Indonesia mendapat apresiasi tinggi dari perwakilan dan delegasi negara, lembaga swadaya masyarakat serta perkumpulan masyarakat sipil sebagai pemimpin dalam penguatan dimensi kelautan dan perikanan dalam agenda perubahan iklim global.

Apresiasi ini di berikan pada saat berlangsungnya acara ‘Membangun Ketangguhan untuk Adaptasi Perubahan Iklim bagi Negara Kepulauan dan Negara Kepulauan Kecil Berkembang’ yang sedang berlangsung di Marrakesh, Maroko.

Utusan Kementerian Kelautan dan Perikanan (KKP) yang diwakili Achmad Poernomo, Staf Ahli di KKP dan juga utusan Khusus Perubahan Iklim dalam sambutannya atas nama menteri mengatakan bahwa peran penguatan wilayah laut sangat penting dalam mengendalikan perubahan iklim global.

“Peran laut dalam mengendalikan iklim serta mengatasi dampak perubahan iklim global sangat penting dan ini juga yang menjadi komitmen dari pemerintah Indonesia dalam menjaga dan menguatkan wilayah laut,” demikian kata Achmad Poernomo seperti dalam keterangan tertulis yang diterima Jitunews.com Senin(14/11).

Lebih lanjut, Achmad menekankan bahwa Perjanjian Paris mengakui pentingnya laut dalam bagian pembukaannya dan dalam bagian Integrasi Ekosistem. Pengakuan ini memberikan dasar untuk pemahaman yang lebih komprehensif untuk menanggulangi dampak dari perubahan iklim dan membangun ketangguhan terutama untuk negara kepulauan dan negara pulau-pulau kecil berkembang.

Selain itu, Dr.
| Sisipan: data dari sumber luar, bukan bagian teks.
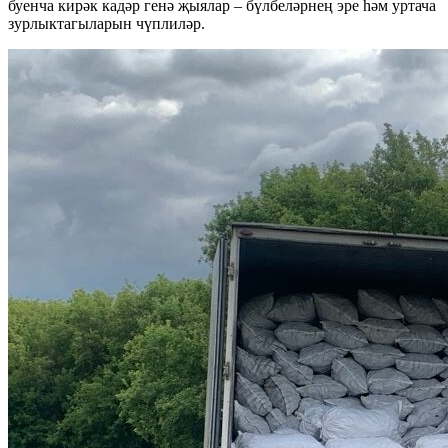
буенча кирәк кадәр генә җыялар – бүлбеләрнең эре һәм уртача
зурлыктагыларын чүплиләр.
Poernomo menyoroti bahwa Indonesia berkomitmen menerapkan pendekatan berbasis ekosistem dalam mengelola ekosistem pesisir dan laut serta daratan, meningkatkan pengelolaan sumber daya alam dan meningkatkan ketangguhan iklim dengan melindungi dan memulihkan peran penting ekosistem terestrial, pesisir dan laut.

Acara yang dihadiri oleh lebih 150 peserta ini diselenggarakan bersama dengan Global Ocean Forum and World Ocean Network, ini merupakan forum untuk berbagi pengetahuan, pengalaman dan pembelajaran dari para pengambil kebijakan dan praktisi untuk membangun dan memperkuat kapasitas ketangguhan bagi negara kepulauan dan pulau-pulau kecil negara berkembang (Small Island Developing States/SIDS) dalam menghadapi dampak perubahan iklim, terutama untuk sektor kelautan dan perikanan.